Analyzing the Matchups

The next step is to understand what exactly is correlated with going up and down the ladder. Given the data I’ve extracted, I can’t look at every possible set of a Pokemon, but I can at least maybe get a sense of which Pokemon are problematic for me and which team changes have been beneficial.

I won’t go into the details of this model build here, but I make a few brief points for those interested. One is that I had only 188 matches, which seems like a lot but for data analysis really isn’t. We’ll be painting with broad strokes and in a technical sense will be using a horseshoe prior on the logistic regression coefficients which will give us good regularization. I also did a lot of hand-wringing over whether or not to adjust for opponent difficulty.
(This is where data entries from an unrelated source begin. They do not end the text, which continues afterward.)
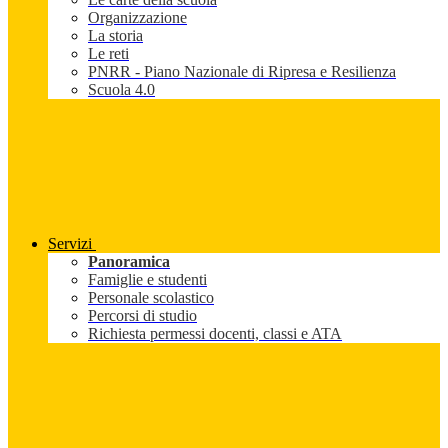
Organizzazione
La storia
Le reti
PNRR - Piano Nazionale di Ripresa e Resilienza
Scuola 4.0
Servizi
Panoramica
Famiglie e studenti
Personale scolastico
Percorsi di studio
Richiesta permessi docenti, classi e ATA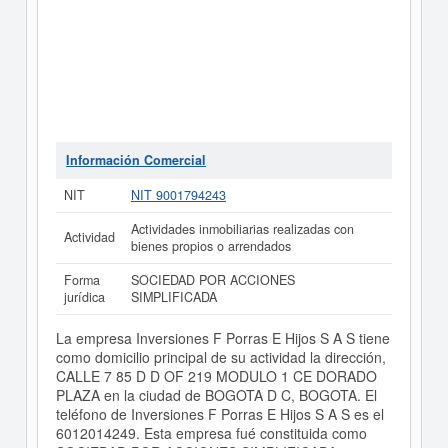
Información Comercial
NIT
NIT 9001794243
Actividades inmobiliarias realizadas con
Actividad
bienes propios o arrendados
Forma
SOCIEDAD POR ACCIONES
jurídica
SIMPLIFICADA
La empresa Inversiones F Porras E Hijos S A S tiene
como domicilio principal de su actividad la dirección,
CALLE 7 85 D D OF 219 MODULO 1 CE DORADO
PLAZA en la ciudad de BOGOTA D C, BOGOTA. El
teléfono de Inversiones F Porras E Hijos S A S es el
6012014249. Esta empresa fué constituida como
I tried a model using the log-odds of the elo-implied win probability but at the end of the day it just didn’t make a difference empirically.

Sorry I got a bit lazy with polishing this graphic, so hope you can read it:

hide
knitr::include_graphics(here::here('team-matchups.png'))

With so few matches, there’s not really publishable statistical evidence here, but I did highlight some extremes in the graphic above. The coefficient represents the effect on the log-odds of my win probability, so greater than zero means more likely to win and negative more likely to lose. The strongest matchups in favor of my team were opponents having Thundurus, Landorus, or Dialga. Me adding Kartana to my team also increased my win probability. On the other hand, I have negative matchups into Palkia and Reshiram as well as some trick room teams (not shown). One noteable zero coefficient here is Zacian. There’s just no evidence that Zacian makes a matchup harder for my Kyurem team and I have indeed found that to be the case. He definitely needs to be respected, but he does not shut down the team as many think (at least not directly as there are costs in preparing for him).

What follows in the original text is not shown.